What you need to do
In the entries below, find the line containing "Find the location of a particular element.", then copy it and every later line exactly, ending with the last line.

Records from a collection
************
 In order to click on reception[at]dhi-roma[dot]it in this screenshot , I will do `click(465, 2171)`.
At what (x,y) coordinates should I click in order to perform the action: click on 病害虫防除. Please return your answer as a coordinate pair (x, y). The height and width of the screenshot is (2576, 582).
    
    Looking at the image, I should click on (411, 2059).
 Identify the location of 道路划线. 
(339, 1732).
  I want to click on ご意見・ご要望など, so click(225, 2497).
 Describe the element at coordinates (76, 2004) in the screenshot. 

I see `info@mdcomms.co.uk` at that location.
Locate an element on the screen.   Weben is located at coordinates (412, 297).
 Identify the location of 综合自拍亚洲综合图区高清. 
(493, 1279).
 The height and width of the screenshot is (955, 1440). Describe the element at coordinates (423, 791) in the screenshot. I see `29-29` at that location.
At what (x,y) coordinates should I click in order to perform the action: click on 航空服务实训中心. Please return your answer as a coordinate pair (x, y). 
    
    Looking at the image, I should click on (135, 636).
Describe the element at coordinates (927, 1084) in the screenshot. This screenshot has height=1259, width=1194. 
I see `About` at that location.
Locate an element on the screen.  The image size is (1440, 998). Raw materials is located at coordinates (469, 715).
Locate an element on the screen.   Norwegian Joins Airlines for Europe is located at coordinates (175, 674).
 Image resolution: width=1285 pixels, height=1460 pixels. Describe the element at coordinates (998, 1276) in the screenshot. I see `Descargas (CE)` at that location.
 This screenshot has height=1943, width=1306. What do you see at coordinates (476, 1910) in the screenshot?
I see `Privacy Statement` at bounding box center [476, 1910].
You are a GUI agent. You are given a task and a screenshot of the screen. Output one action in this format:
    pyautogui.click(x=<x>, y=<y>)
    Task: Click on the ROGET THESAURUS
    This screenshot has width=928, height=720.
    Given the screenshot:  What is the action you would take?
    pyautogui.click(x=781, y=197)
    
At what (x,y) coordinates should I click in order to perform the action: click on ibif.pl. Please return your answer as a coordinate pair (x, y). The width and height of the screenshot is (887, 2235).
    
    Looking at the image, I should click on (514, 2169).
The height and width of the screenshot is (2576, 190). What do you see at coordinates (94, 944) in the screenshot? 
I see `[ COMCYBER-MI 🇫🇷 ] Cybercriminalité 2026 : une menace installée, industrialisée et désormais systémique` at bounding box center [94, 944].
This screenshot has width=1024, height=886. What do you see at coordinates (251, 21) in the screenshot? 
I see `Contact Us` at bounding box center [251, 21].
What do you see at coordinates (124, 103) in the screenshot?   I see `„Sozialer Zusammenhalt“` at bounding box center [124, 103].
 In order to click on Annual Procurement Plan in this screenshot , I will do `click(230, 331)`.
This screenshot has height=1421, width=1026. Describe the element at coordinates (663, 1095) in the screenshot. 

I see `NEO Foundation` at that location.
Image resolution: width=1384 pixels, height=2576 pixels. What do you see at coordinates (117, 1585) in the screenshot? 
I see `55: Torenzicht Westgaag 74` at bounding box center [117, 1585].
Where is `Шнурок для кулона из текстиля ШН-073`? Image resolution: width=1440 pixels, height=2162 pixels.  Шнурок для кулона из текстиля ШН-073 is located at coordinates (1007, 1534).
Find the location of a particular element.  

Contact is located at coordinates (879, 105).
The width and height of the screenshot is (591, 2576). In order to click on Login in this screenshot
************
Written answer
Find the location of a particular element.  

Contact is located at coordinates (879, 105).
The width and height of the screenshot is (591, 2576). In order to click on Login in this screenshot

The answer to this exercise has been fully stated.